Sam Gadner (Keir Glichrist) soffre della sindrome di Hasperger, un disturbo pervasivo dello sviluppo, connesso all’autismo. Alla soglia dei diciott’anni, sente che è arrivato il momento di uscire dal proprio guscio ed aprirsi, con timidezza, alla vita, quella vera.
Vittima dei coetanei che lo additano come “strano”, ma guidato dalla terapeuta Julia,(Amy Okuda), Sam intraprende un emozionante percorso di crescita, alla ricerca della propria indipendenza. A tendergli una mano nei periodi bui ci saranno anche la madre inquieta Elsa (Jennifer Jason Leigh), il padre bonario Doug (Michael Rapaport) e la sorella un po’ pestifera Casey (Brigette Lundy-Paine).
Sam matura un rapporto controverso nei confronti dell’ambiente familiare. All’interno delle mura domestiche, si sente rassicurato, ma anche limitato. La sua stanza è una fortezza invalicabile, ma anche il nucleo in cui si addensano le più profonde inquietudini.
La paura è una funzione biologica che stimola due tipi di reazione: la lotta o la fuga. Nel nostro caso le due componenti si alternano in un frenetico up and down. Un modo per placare l’ansia? Analizzare il mondo dell’Antartide, dove i pinguini diventano amuleti e modelli da seguire. “Adelia, Antartico, Imperatore, Papua” è il mantra del nostro Sam.
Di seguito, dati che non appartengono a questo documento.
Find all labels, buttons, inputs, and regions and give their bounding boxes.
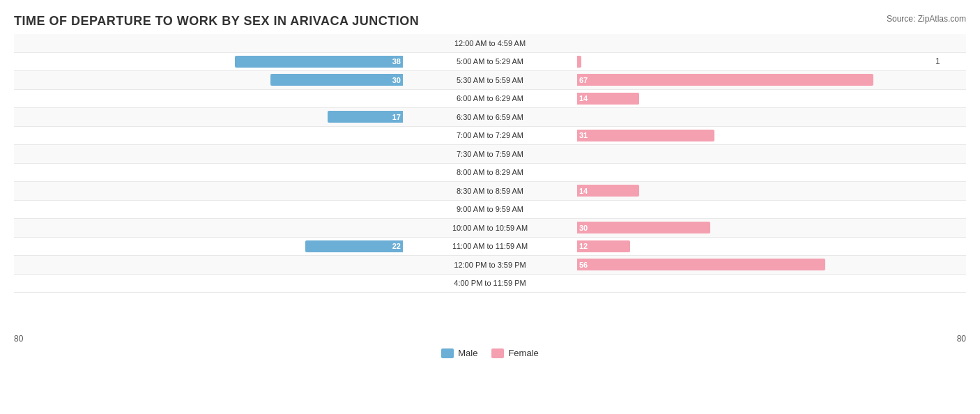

La famiglia di Sam, dietro la facciata di apparente perfezione, non è immune da tratti atipici. Elsa sacrifica il suo ruolo di donna a favore di quello di madre. La femminilità dimenticata ritornerà sotto forma di trasgressione. Doug manca di coraggio in un momento cruciale. Casey, invece, affronta con confusione vicende sentimentali e sessuali.
Ma la svolta è dietro l’angolo ed ha un “odore buono e neutro“. Sam sperimenta i primi baci a fior di labbra, le passeggiate nel corridoio durante l’intervallo, in una parola: la condivisione. Quel grosso buco che gli squarcia il petto, simile a quello antartico, causato dal costante ribollire dell’acqua calda sotto lo strato di ghiaccio, pare rimarginarsi.
L’autismo appare ai nostri occhi per quello che è: una condizione neurologica, non una malattia invalidante. Ecco che il concetto di normalità si sgretola fino a farci dubitare del suo valore oggettivo. La normalità è solo un fenomeno di convergenza verso la media.
Atypical ci cattura nella sua rete empatica per condurci ad una conclusione: le difficoltà di Sam non sono solo quelle di un neurotipico, ma sono anche le nostre. Tutti, almeno una volta, ci siamo sentiti come “un fiocco di neve nella tempesta dell’Antartide“.
Trovare le strategie per affrontare le nostre sfide, non uniformarsi agli altri solo per dominare una deleteria sete di regolarità, queste le armi vincenti. Così facendo, ci apriremo alle risorse che la vita può offrirci, le quali non solo altro che il riflesso delle nostre potenzialità.
Forse la chiave della serie è racchiusa lì, in quell’iconico ballo silenzioso (dove la musica passa attraverso le cuffie e non si diffonde nella stanza). La condizione di Sam non è triste, perché l’isolamento, la solitudine, la mancanza di esperienze lo sono, non il contrario.